Это была победа для общественников и родителей. Казалось, что решение всех проблем с лекарствами пришло. Но с тех пор прошло уже четыре месяца — и чем дальше, тем больше вопросов возникает у родителей детей со СМА к работе фонда.
Первый вопрос родителей: как понять, вошли ли их дети в список тех, кому будет помогать «Круг добра»?
По данным Минздрава, фонд одобрил заявки почти на 800 детей со СМА, на сайте самого «Круга добра» сказано о 902. При этом вице-премьер Татьяна Голикова приводила данные, что по стране насчитывается всего лишь 890 детей со СМА. Все ли дети учтены? Ответить не могут даже чиновники на местах, хотя на сайте самого фонда сказано, что «ответственные за информирование родителей детей о статусах их заявок — регионы».
«Недавно у меня был разговор с сотрудницей забайкальского минздрава, и даже она не смогла подтвердить, есть ли конкретный ребенок в списке. Все, что они могут сказать: “Мы со своей стороны все сделали”», — объясняет Юлия Корсунская.

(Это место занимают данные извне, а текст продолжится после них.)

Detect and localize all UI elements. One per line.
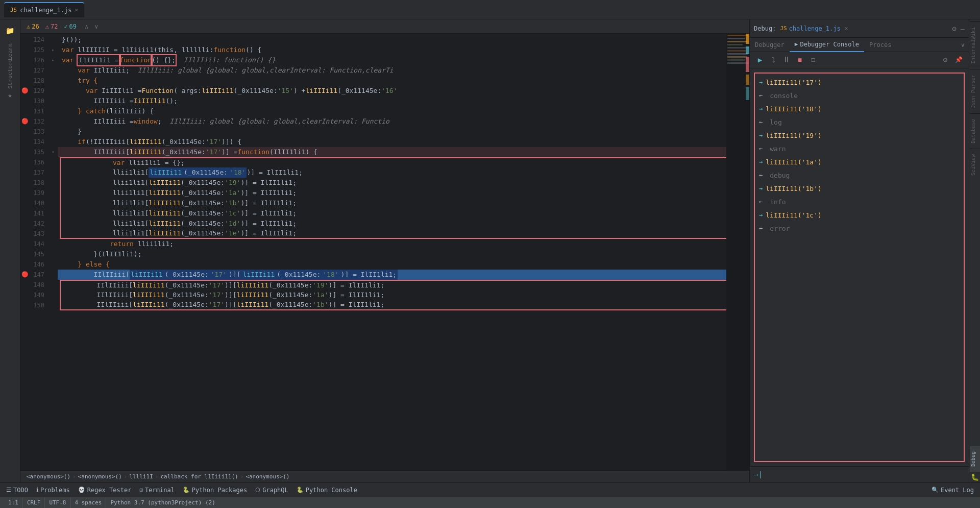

Родители пытаются связаться с представителями фонда сами. Анна Алексеева говорит, что она и другие мамы из Чувашии звонят на горячую линию «Круга добра» с 15 марта, но ни одна из них так и не дозвонилась. «Все время занято. Может, и правда так много заявок».

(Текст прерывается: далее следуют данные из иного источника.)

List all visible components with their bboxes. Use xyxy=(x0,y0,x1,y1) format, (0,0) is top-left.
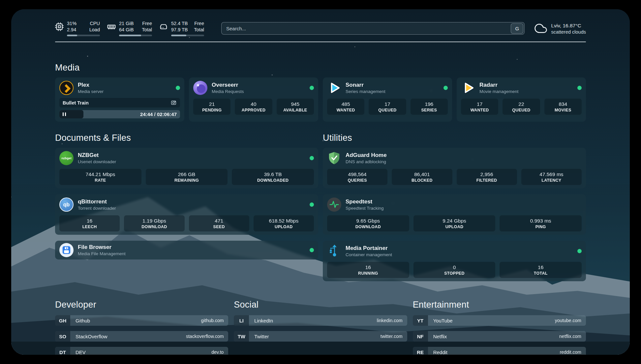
stat-remaining: 266 GBREMAINING xyxy=(146,169,228,185)
card-plex[interactable]: Plex Media server Bullet Train 24:44 / 0 xyxy=(55,77,184,122)
ram-progress-fill xyxy=(119,35,141,36)
stat-queued: 22QUEUED xyxy=(503,99,540,115)
search-input[interactable] xyxy=(226,26,511,31)
ram-label-2: Total xyxy=(142,27,152,33)
card-speedtest[interactable]: Speedtest Speedtest Tracking 9.65 GbpsDO… xyxy=(323,194,586,235)
ram-label-1: Free xyxy=(142,20,152,27)
link-url: linkedin.com xyxy=(377,315,407,326)
stat-series: 196SERIES xyxy=(411,99,448,115)
stat-seed: 471SEED xyxy=(189,215,249,231)
weather-location-temp: Lviv, 16.87°C xyxy=(551,22,586,29)
ram-total: 64 GiB xyxy=(119,27,134,33)
link-twitter[interactable]: TW Twitter twitter.com xyxy=(234,331,407,342)
card-portainer[interactable]: Media Portainer Container management 16R… xyxy=(323,241,586,281)
ram-icon xyxy=(107,22,116,31)
pause-button[interactable] xyxy=(63,112,66,116)
link-youtube[interactable]: YT YouTube youtube.com xyxy=(413,315,586,326)
stat-approved: 40APPROVED xyxy=(235,99,272,115)
search-engine-button[interactable]: G xyxy=(511,23,523,34)
card-subtitle: Media File Management xyxy=(78,251,126,256)
link-url: github.com xyxy=(201,315,228,326)
dashboard-screen: 31%2.94 CPULoad 21 GiB64 GiB xyxy=(11,9,630,355)
ram-stat: 21 GiB64 GiB FreeTotal xyxy=(107,20,152,36)
card-title: File Browser xyxy=(78,244,126,251)
card-subtitle: Usenet downloader xyxy=(78,159,116,164)
link-name: Twitter xyxy=(249,331,269,342)
link-netflix[interactable]: NF Netflix netflix.com xyxy=(413,331,586,342)
cpu-label-2: Load xyxy=(89,27,100,33)
playback-progress-bar: 24:44 / 02:06:47 xyxy=(59,110,180,118)
link-abbr: DT xyxy=(55,347,70,355)
stat-wanted: 485WANTED xyxy=(327,99,364,115)
card-sonarr[interactable]: Sonarr Series management 485WANTED 17QUE… xyxy=(323,77,452,122)
portainer-logo xyxy=(327,244,341,258)
stat-rate: 744.21 MbpsRATE xyxy=(59,169,141,185)
link-name: StackOverflow xyxy=(70,331,107,342)
card-title: Plex xyxy=(78,82,104,88)
link-abbr: YT xyxy=(413,315,428,326)
link-abbr: SO xyxy=(55,331,70,342)
link-stackoverflow[interactable]: SO StackOverflow stackoverflow.com xyxy=(55,331,228,342)
section-title-social: Social xyxy=(234,300,407,310)
card-filebrowser[interactable]: File Browser Media File Management xyxy=(55,241,318,259)
ram-free: 21 GiB xyxy=(119,20,134,27)
card-title: Radarr xyxy=(479,82,519,88)
section-title-entertainment: Entertainment xyxy=(413,300,586,310)
link-reddit[interactable]: RE Reddit reddit.com xyxy=(413,347,586,355)
card-radarr[interactable]: Radarr Movie management 17WANTED 22QUEUE… xyxy=(457,77,586,122)
card-subtitle: Torrent downloader xyxy=(78,206,116,211)
documents-column: Documents & Files nzbget NZBGet Usenet d… xyxy=(55,133,318,281)
status-dot-online xyxy=(310,156,314,160)
link-abbr: RE xyxy=(413,347,428,355)
card-qbittorrent[interactable]: qb qBittorrent Torrent downloader 16LEEC… xyxy=(55,194,318,235)
link-linkedin[interactable]: LI LinkedIn linkedin.com xyxy=(234,315,407,326)
search-bar: G xyxy=(221,22,525,35)
link-url: youtube.com xyxy=(555,315,586,326)
status-dot-online xyxy=(443,86,448,90)
stat-download: 1.19 GbpsDOWNLOAD xyxy=(124,215,184,231)
status-dot-online xyxy=(310,248,314,252)
media-grid: Plex Media server Bullet Train 24:44 / 0 xyxy=(55,77,586,122)
stat-leech: 16LEECH xyxy=(59,215,120,231)
disk-label-2: Total xyxy=(194,27,204,33)
qbittorrent-logo: qb xyxy=(59,197,74,212)
stat-upload: 9.24 GbpsUPLOAD xyxy=(413,215,496,231)
card-title: Media Portainer xyxy=(346,245,392,252)
card-subtitle: Media Requests xyxy=(212,89,244,94)
playback-time: 24:44 / 02:06:47 xyxy=(140,110,177,118)
link-github[interactable]: GH Github github.com xyxy=(55,315,228,326)
disk-stat: 52.4 TB97.9 TB FreeTotal xyxy=(159,20,204,36)
card-nzbget[interactable]: nzbget NZBGet Usenet downloader 744.21 M… xyxy=(55,148,318,188)
cpu-stat: 31%2.94 CPULoad xyxy=(55,20,100,36)
card-overseerr[interactable]: Overseerr Media Requests 21PENDING 40APP… xyxy=(189,77,318,122)
ram-progress-track xyxy=(119,35,152,36)
card-title: Speedtest xyxy=(346,198,384,205)
card-adguard[interactable]: AdGuard Home DNS and adblocking 498,564Q… xyxy=(323,148,586,188)
card-title: Sonarr xyxy=(346,82,385,88)
plex-logo xyxy=(59,81,74,95)
utilities-column: Utilities AdGuard xyxy=(323,133,586,281)
social-links: Social LI LinkedIn linkedin.com TW Twitt… xyxy=(234,300,407,355)
disk-total: 97.9 TB xyxy=(171,27,188,33)
link-url: stackoverflow.com xyxy=(186,331,228,342)
status-dot-online xyxy=(310,202,314,207)
link-url: reddit.com xyxy=(560,347,586,355)
card-subtitle: Media server xyxy=(78,89,104,94)
stat-upload: 618.52 MbpsUPLOAD xyxy=(254,215,314,231)
link-name: LinkedIn xyxy=(249,315,273,326)
link-name: Reddit xyxy=(428,347,447,355)
section-title-utilities: Utilities xyxy=(323,133,586,143)
desktop-frame: 31%2.94 CPULoad 21 GiB64 GiB xyxy=(0,0,641,364)
stat-latency: 47.569 msLATENCY xyxy=(521,169,582,185)
card-subtitle: Container management xyxy=(346,252,392,257)
link-dev-to[interactable]: DT DEV dev.to xyxy=(55,347,228,355)
stat-ping: 0.993 msPING xyxy=(500,215,582,231)
link-url: netflix.com xyxy=(559,331,586,342)
status-dot-online xyxy=(577,249,582,253)
disk-progress-track xyxy=(171,35,204,36)
status-dot-online xyxy=(577,86,582,90)
link-abbr: GH xyxy=(55,315,70,326)
cpu-usage: 31% xyxy=(67,20,76,27)
stat-blocked: 86,401BLOCKED xyxy=(392,169,452,185)
sonarr-logo xyxy=(327,81,341,95)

Второй вопрос: по какому принципу отбирается очередность регионов, куда закупают лекарства? Первые тендеры объявили для Иркутской области, Кабардино-Балкарии, Воронежской области, Алтайского и Краснодарского края. Почему именно они — в фонде не комментируют.

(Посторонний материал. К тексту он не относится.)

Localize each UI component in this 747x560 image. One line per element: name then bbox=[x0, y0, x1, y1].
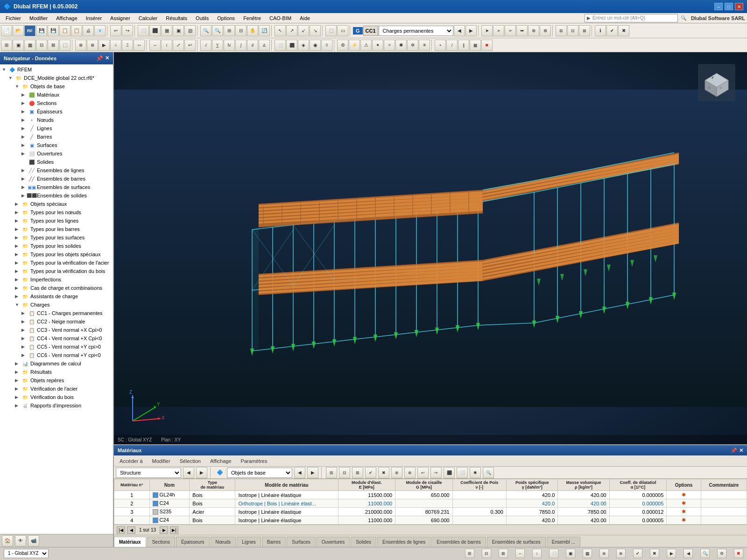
tb2-btn13[interactable]: ↔ bbox=[149, 40, 161, 51]
tab-affichage[interactable]: Affichage bbox=[206, 457, 235, 465]
tb2-line[interactable]: / bbox=[446, 40, 458, 51]
tb2-extra2[interactable]: ◉ bbox=[310, 40, 321, 51]
menu-cao-bim[interactable]: CAO-BIM bbox=[266, 14, 295, 22]
tb2-extra5[interactable]: ⚡ bbox=[349, 40, 360, 51]
expand-base[interactable]: ▼ bbox=[15, 84, 21, 89]
table-row[interactable]: 2 C24 Bois Orthotrope | Bois | Linéaire … bbox=[114, 499, 747, 508]
menu-affichage[interactable]: Affichage bbox=[52, 14, 81, 22]
tb2-btn6[interactable]: ⬚ bbox=[59, 40, 70, 51]
tb2-btn1[interactable]: ⊞ bbox=[1, 40, 12, 51]
tb-arrow3[interactable]: ➣ bbox=[505, 25, 516, 36]
tab-acceder[interactable]: Accéder à bbox=[116, 457, 147, 465]
tree-ens-surfaces[interactable]: ▶ ▣▣ Ensembles de surfaces bbox=[0, 183, 113, 191]
tree-special-objects[interactable]: ▶ 📁 Objets spéciaux bbox=[0, 200, 113, 208]
expand-special[interactable]: ▶ bbox=[15, 202, 21, 206]
tb-select3[interactable]: ▣ bbox=[173, 25, 184, 36]
tb2-btn4[interactable]: ⊟ bbox=[36, 40, 47, 51]
tb2-node[interactable]: • bbox=[435, 40, 446, 51]
tb2-view-front[interactable]: ⬛ bbox=[286, 40, 297, 51]
tb2-symbol6[interactable]: ∆ bbox=[259, 40, 270, 51]
tb-cross[interactable]: ✖ bbox=[618, 25, 629, 36]
tb2-btn15[interactable]: ⤢ bbox=[173, 40, 184, 51]
tree-surfaces[interactable]: ▶ ▣ Surfaces bbox=[0, 141, 113, 149]
tb2-extra4[interactable]: ⚙ bbox=[337, 40, 348, 51]
tb-redo[interactable]: ↪ bbox=[122, 25, 133, 36]
menu-inserer[interactable]: Insérer bbox=[82, 14, 106, 22]
tb-3d[interactable]: ⬚ bbox=[325, 25, 337, 36]
tb-wire[interactable]: ▭ bbox=[337, 25, 348, 36]
panel-pin-button[interactable]: 📌 bbox=[731, 448, 737, 454]
bottom-tab-ensembles_de_lignes[interactable]: Ensembles de lignes bbox=[377, 537, 430, 547]
tb-zoom-sel[interactable]: ⊟ bbox=[235, 25, 247, 36]
tree-types-nodes[interactable]: ▶ 📁 Types pour les nœuds bbox=[0, 208, 113, 217]
filter-btn2[interactable]: ⊟ bbox=[339, 467, 350, 478]
tb2-cross[interactable]: ✖ bbox=[481, 40, 493, 51]
tb-view4[interactable]: ↘ bbox=[310, 25, 321, 36]
view-cube[interactable]: -Y -X -Z bbox=[696, 62, 738, 104]
menu-fichier[interactable]: Fichier bbox=[2, 14, 25, 22]
expand-noeuds[interactable]: ▶ bbox=[21, 118, 28, 122]
bottom-tab-ensembles_de_surfaces[interactable]: Ensembles de surfaces bbox=[487, 537, 546, 547]
tb2-surface[interactable]: ▩ bbox=[470, 40, 481, 51]
nav-home-button[interactable]: 🏠 bbox=[2, 535, 13, 546]
tree-ens-barres[interactable]: ▶ ╱╱ Ensembles de barres bbox=[0, 175, 113, 183]
expand-epaisseurs[interactable]: ▶ bbox=[21, 109, 28, 114]
tb2-extra8[interactable]: ✧ bbox=[384, 40, 395, 51]
expand-types-bars[interactable]: ▶ bbox=[15, 227, 21, 231]
tb2-symbol2[interactable]: ∑ bbox=[212, 40, 223, 51]
tab-parametres[interactable]: Paramètres bbox=[237, 457, 271, 465]
expand-ens-surf[interactable]: ▶ bbox=[21, 185, 28, 189]
tb-save2[interactable]: 💾 bbox=[48, 25, 59, 36]
pg-prev[interactable]: ◀ bbox=[127, 526, 135, 534]
tb-select[interactable]: ⬛ bbox=[149, 25, 161, 36]
tb-select-all[interactable]: ⬜ bbox=[138, 25, 149, 36]
tb-btn8[interactable]: ▧ bbox=[184, 25, 196, 36]
pg-last[interactable]: ▶| bbox=[170, 526, 178, 534]
nav-close-button[interactable]: ✕ bbox=[105, 55, 109, 62]
filter-btn13[interactable]: 🔍 bbox=[483, 467, 494, 478]
tree-cc4[interactable]: ▶ 📋 CC4 - Vent normal +X Cpi<0 bbox=[0, 334, 113, 343]
tb2-symbol4[interactable]: ∫ bbox=[235, 40, 247, 51]
tree-load-assistants[interactable]: ▶ 📁 Assistants de charge bbox=[0, 292, 113, 301]
sb-btn6[interactable]: ⬜ bbox=[549, 549, 558, 558]
tb-info[interactable]: ℹ bbox=[595, 25, 606, 36]
tree-lignes[interactable]: ▶ ╱ Lignes bbox=[0, 124, 113, 133]
tree-types-lines[interactable]: ▶ 📁 Types pour les lignes bbox=[0, 217, 113, 225]
tab-modifier[interactable]: Modifier bbox=[148, 457, 174, 465]
tb2-extra11[interactable]: ✳ bbox=[419, 40, 430, 51]
expand-surfaces[interactable]: ▶ bbox=[21, 143, 28, 147]
tb2-btn8[interactable]: ⊗ bbox=[87, 40, 98, 51]
expand-ref[interactable]: ▶ bbox=[15, 378, 21, 383]
sb-btn9[interactable]: ⊕ bbox=[599, 549, 609, 558]
menu-aide[interactable]: Aide bbox=[296, 14, 314, 22]
sb-btn3[interactable]: ⊠ bbox=[499, 549, 508, 558]
filter-btn12[interactable]: ✱ bbox=[470, 467, 481, 478]
tb2-btn12[interactable]: ⑅ bbox=[134, 40, 145, 51]
bottom-tab-lignes[interactable]: Lignes bbox=[237, 537, 261, 547]
bottom-tab-nuds[interactable]: Nœuds bbox=[211, 537, 236, 547]
expand-types-nodes[interactable]: ▶ bbox=[15, 210, 21, 215]
expand-rfem[interactable]: ▼ bbox=[2, 67, 8, 72]
filter-prev-button[interactable]: ◀ bbox=[183, 467, 194, 478]
tb-new[interactable]: 📄 bbox=[1, 25, 12, 36]
expand-ens-lignes[interactable]: ▶ bbox=[21, 168, 28, 173]
tb-pan[interactable]: ✋ bbox=[247, 25, 258, 36]
bottom-tab-ensembles_de_barres[interactable]: Ensembles de barres bbox=[431, 537, 486, 547]
tb-open[interactable]: 📂 bbox=[13, 25, 24, 36]
expand-wood[interactable]: ▶ bbox=[15, 395, 21, 399]
expand-types-surf[interactable]: ▶ bbox=[15, 235, 21, 240]
sb-btn7[interactable]: ▣ bbox=[566, 549, 575, 558]
tree-types-wood[interactable]: ▶ 📁 Types pour la vérification du bois bbox=[0, 267, 113, 275]
tree-load-cases[interactable]: ▶ 📁 Cas de charge et combinaisons bbox=[0, 284, 113, 292]
tree-results[interactable]: ▶ 📁 Résultats bbox=[0, 368, 113, 376]
bottom-tab-surfaces[interactable]: Surfaces bbox=[287, 537, 315, 547]
tb-view1[interactable]: ↖ bbox=[275, 25, 286, 36]
filter-structure-dropdown[interactable]: Structure bbox=[116, 468, 181, 478]
filter-base-prev[interactable]: ◀ bbox=[294, 467, 305, 478]
tb2-btn14[interactable]: ↕ bbox=[161, 40, 172, 51]
filter-next-button[interactable]: ▶ bbox=[196, 467, 207, 478]
tb2-btn16[interactable]: ↩ bbox=[184, 40, 196, 51]
tree-print[interactable]: ▶ 🖨 Rapports d'impression bbox=[0, 401, 113, 410]
sb-btn14[interactable]: ◀ bbox=[684, 549, 693, 558]
tb-select2[interactable]: ▦ bbox=[161, 25, 172, 36]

«Возможно, лекарства закупаются туда, где больнее всего, — предполагает Александр Курмышкин. — Например, в Краснодаре был пикет, потому что дети просто погибали уже. В министерстве говорили, что будем ждать “Круга добра”. Вот и повезли туда. Но это тоже неправильно».
По факту ситуация выглядит так: первые закупки уже начались, списки детей со СМА утверждены, но методологию отбора пациентов, которым «Круг добра» будет помогать, и препаратов, которые будет закупать, так и не представили.
Единственное, что четко определил Минздрав: появление федерального фонда не снимает с регионов обязанности по лечению пациентов, предусмотренные законом. Регионы не вправе отказывать в обеспечении медицинской помощи детям из-за создания фонда, указано на сайте «Круга добра» в разделе «Частые вопросы». Но несмотря на это условие, регионы продолжают перенаправлять пациентов со СМА в «Круг добра» в попытке снять с себя ответственность.
«Такие дела» направили запрос в Минздрав России с просьбой разъяснить процедуры закупок лекарств. На момент публикации материала официального ответа не было.
***
Анна переживает, что ее дочери могут отказать в лекарствах, потому что девочка находится на ИВЛ. «Может, они решат, что мы уже все, ненужный экземпляр? Вот я сейчас сказала это — и Софа у меня ворчит», — смеется она.
21 марта девочке исполнилось четыре года, хотя врачи говорили, что она доживет максимум до двух.